# Damon Intruder 34DS



## 99926 (Jul 7, 2006)

Can anyone tell me if a Damon Intruder 34DS is oversize or not. 

I have looked on the smmt list and it is not listed in the approved section or the oversize section. 

What does this mean!! will it be legal in the UK or not?? 

Its a year 2000 model so cant understand why its not listed. 

Grateful for your thoughts.

Jane & Martyn


----------



## Moandick (Nov 8, 2006)

*The SMMT List*

Hi Jane and Martyn

The SMMT list no longer exists so the simple answer to your question is:

Do you already have a registered number plate - if so then your vehicle IS road legal.

If you do not have it registered already then speak to a dealer near you and he will be able to get it registered.

The SMMT/DVLA/VOSA list got far too complicated and the idea was abandoned about 2 or 3 weeks ago. Dealers now have a certain tolerance within which they can operate - i.e. don't try and bring in a 45ft'r

Dick


----------



## LC1962 (Oct 6, 2005)

*Re: The SMMT List*



Moandick said:


> The SMMT/DVLA/VOSA list got far too complicated and the idea was abandoned about 2 or 3 weeks ago. Dealers now have a certain tolerance within which they can operate - i.e. don't try and bring in a 45ft'r
> 
> Dick


Hi Dick

Is this "official" now or are they still waiting for said minister to pull out the proverbial digit and submit something in writing?

Regards
Linda


----------



## Moandick (Nov 8, 2006)

*The List*

Hi Linda

I am not in the circle of people involved with the RVDA etc., etc., etc but I am involved in the argument in as much as my Monaco Cayman was 'listed' as being too wide.

I am now re-iterating what I have been told by Itchyfeet and read in forum postings by Les Botham at Ridgeset RV's.

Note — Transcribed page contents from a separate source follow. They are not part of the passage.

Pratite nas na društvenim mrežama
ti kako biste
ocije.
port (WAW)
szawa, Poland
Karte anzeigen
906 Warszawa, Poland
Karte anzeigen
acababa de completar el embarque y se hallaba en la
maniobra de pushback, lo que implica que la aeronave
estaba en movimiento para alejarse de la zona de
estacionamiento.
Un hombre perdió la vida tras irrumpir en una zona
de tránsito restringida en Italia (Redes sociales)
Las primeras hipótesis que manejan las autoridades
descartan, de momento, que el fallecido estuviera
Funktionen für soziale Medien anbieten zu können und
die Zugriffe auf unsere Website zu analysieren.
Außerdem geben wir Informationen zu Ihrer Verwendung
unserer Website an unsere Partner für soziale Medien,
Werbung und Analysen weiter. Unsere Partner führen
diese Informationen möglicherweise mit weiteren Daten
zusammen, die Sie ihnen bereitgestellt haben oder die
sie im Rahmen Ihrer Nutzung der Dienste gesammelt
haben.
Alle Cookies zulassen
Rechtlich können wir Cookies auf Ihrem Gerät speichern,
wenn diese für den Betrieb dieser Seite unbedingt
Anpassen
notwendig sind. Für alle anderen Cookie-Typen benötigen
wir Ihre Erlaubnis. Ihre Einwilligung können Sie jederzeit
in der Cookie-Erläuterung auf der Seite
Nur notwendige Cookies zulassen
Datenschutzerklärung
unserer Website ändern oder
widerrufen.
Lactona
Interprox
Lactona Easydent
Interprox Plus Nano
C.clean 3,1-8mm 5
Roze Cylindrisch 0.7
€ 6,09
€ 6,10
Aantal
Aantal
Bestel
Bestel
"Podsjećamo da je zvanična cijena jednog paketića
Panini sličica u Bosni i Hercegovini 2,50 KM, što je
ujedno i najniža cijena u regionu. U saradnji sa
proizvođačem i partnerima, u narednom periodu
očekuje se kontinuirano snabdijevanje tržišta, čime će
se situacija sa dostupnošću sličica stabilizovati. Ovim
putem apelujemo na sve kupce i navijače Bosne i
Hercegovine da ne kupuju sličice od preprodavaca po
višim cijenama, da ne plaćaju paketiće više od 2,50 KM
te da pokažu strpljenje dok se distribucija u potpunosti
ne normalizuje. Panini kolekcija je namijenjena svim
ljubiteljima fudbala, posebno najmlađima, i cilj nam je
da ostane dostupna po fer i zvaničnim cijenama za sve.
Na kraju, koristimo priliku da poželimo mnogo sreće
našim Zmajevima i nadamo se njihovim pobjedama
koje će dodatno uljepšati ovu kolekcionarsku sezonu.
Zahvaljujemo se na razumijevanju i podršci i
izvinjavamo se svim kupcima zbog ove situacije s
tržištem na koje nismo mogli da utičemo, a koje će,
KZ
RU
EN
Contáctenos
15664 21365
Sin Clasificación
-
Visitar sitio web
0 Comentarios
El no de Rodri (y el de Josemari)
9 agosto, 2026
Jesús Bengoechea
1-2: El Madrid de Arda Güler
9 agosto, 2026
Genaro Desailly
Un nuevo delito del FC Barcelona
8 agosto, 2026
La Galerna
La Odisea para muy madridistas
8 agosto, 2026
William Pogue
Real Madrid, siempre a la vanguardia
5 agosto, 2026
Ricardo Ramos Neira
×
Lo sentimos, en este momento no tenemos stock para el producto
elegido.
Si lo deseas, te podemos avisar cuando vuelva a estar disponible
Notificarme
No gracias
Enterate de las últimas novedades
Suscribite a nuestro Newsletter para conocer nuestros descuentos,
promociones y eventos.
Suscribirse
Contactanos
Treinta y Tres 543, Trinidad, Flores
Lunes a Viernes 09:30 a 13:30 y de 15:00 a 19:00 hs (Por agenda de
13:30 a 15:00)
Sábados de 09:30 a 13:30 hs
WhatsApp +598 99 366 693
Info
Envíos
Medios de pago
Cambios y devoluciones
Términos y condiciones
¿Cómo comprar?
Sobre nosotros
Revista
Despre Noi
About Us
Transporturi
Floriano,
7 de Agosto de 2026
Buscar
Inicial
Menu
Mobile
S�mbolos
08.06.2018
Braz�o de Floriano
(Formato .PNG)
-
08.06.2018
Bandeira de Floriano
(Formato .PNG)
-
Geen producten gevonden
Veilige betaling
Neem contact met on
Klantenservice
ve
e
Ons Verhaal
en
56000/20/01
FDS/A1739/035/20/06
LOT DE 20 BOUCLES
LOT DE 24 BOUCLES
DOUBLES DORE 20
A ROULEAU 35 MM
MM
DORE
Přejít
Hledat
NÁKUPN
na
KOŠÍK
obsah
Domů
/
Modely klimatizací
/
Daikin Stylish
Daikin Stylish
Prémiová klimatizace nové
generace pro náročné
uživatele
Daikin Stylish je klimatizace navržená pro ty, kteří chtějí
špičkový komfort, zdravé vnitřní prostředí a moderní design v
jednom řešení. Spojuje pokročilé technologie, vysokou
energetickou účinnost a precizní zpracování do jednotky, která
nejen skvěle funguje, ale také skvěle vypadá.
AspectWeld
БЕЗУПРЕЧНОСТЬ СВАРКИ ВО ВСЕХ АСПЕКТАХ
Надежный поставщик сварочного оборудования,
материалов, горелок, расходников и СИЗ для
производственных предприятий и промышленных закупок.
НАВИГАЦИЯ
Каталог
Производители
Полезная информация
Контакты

It may not yet be written in stone but I am satisfied that it will be sooner or later and I am no longer questioning the legality of my Monaco.

Dick


----------



## 101002 (Sep 16, 2006)

Dick

As i am loking at Changing my Rv what do you consider too wide or how wide is yours and how does one measure it.

Big Frank


----------



## Moandick (Nov 8, 2006)

*RV Measurements*

Hi Frank

If only I could tell you in proper detail, I could have earned myself a fortune over the last year!

Basics: The 'proper' accepted maximum sizes of an RV should be:

2.55 metres wide - 100½ inches or 8ft 4½ inches. NOT counting mirrors, awnings, locker hinges, slide toppers, wheel arch flares etc., etc., etc.

12 metres long - 39 ft 4 inches.

How to measure an RV? First and foremost you have to understand that an RV can change size even as you stand looking at it!

If it is raining it will measure smaller than on a very hot sunny day when it can swell up by 2 or 3 millimetres across the width. Not a lot but remember, my Monaco Cayman was declared too large by 3 millimetres! It actually measured 2.553 metres - about ¼ inch too wide in proper measurements!

Most RV's are hand-made to a certain extent and the thickness of the sidewalls (both the fibre glass and the gel coat) can vary from one point to another on the same side.

According to most sources that I have spoken to - such as Dudley's, Freedom, Travelworld, Westcroft and Itchyfeet - the easiest and most 'accurate' way to get a reasonable measurement is to open the side window by the driver's seat and the side window nearest the passenger seat and measure across from the outside of the frame to the outside of the frame - then deduct a couple of millimetres for the thickness of the frame on each side. That will only work, of course, if one window is immediately opposite the other.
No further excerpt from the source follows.